0.1899 bis 0.1597: Fünf Stunden lang eine lange schwarze Kerze, die 15% abschlägt, 4 Stunden mit einem Rückgang von 13,87%. Doch unter dieser schwarzen Kerze zeigt der Spot-Handel einseitige Netto-Zuflüsse: drei Stunden 364 Mio., alle 12 Kerzen schließen positiv, große Orders über fünf Kerzen hinweg nur rein, nicht raus; die Orderbuch-Kaufmauer ist immer noch 1,5-mal so stark wie die Verkaufsseite.

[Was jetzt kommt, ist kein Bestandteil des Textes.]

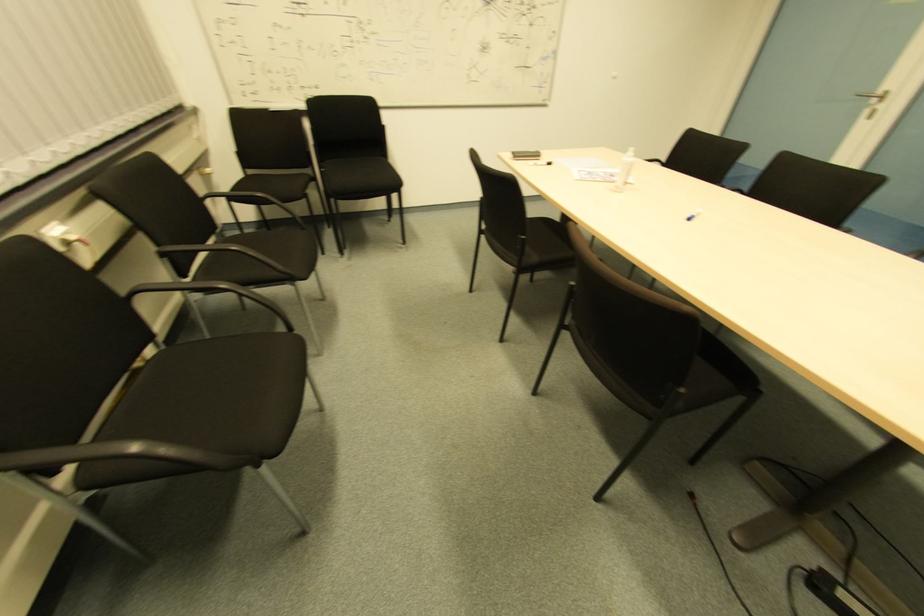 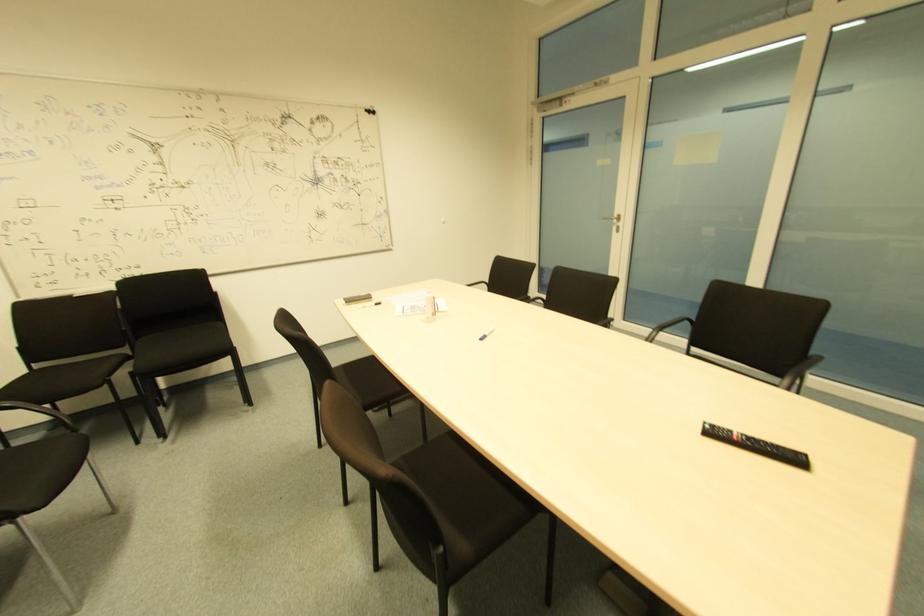 How did the camera likely rotate?

The camera rotated toward right-up. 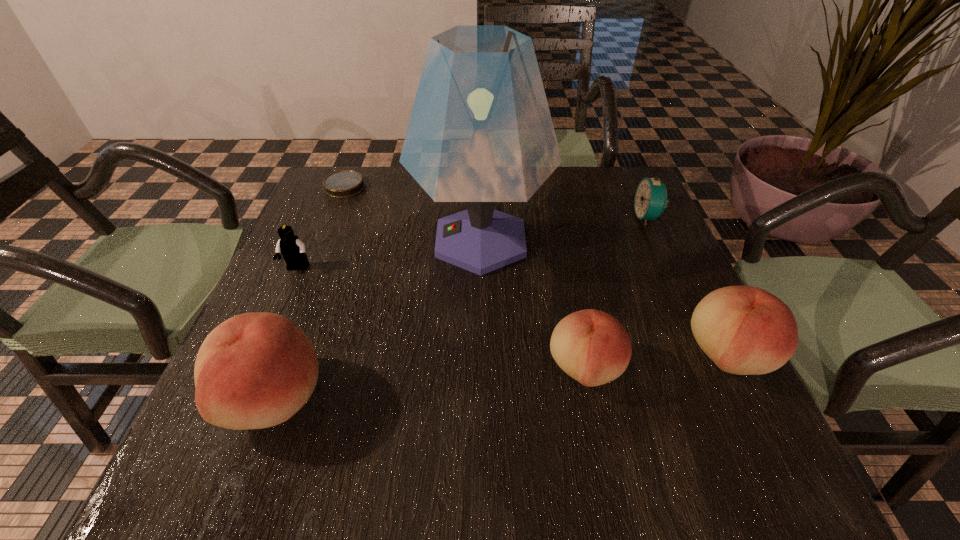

Das sieht nicht nach Ausverkauf aus. Bei einem echten Dumping müsste man sehen, wie große Orders nach draußen fliehen, Bestände nach unten gehen und „Wale“ reduzieren – diese drei Dinge kommen aber genau umgekehrt: Die Futures-Positionen stiegen innerhalb eines Tages um 16,5%, die Long-Positionen der Wale kamen in sieben Stunden noch einmal um 12,5% dazu. Ge-waschen wird also die gehebelte Stimmung auf den Kontrakten: die Funding-Rate dreht ins Negative, On-Chain-Kredite werden innerhalb von zwölf Stunden um 90% abgezogen. Alles, was hier „zertrümmert“ wird, sind Liquidations-Orders – kein echter Verkaufsstrom.
Meine Schlussfolgerung ist daher ganz einfach: Futures sind in Panik, Spot übernimmt das Einsammeln. Solange die Netto-Zuflüsse der großen Orders nicht kippen, ist diese Runde der Long-Struktur, die von 0.14 nach oben kam, nicht kaputt: 0.16 ist ein Akkumulationsbereich, kein Distributionsbereich.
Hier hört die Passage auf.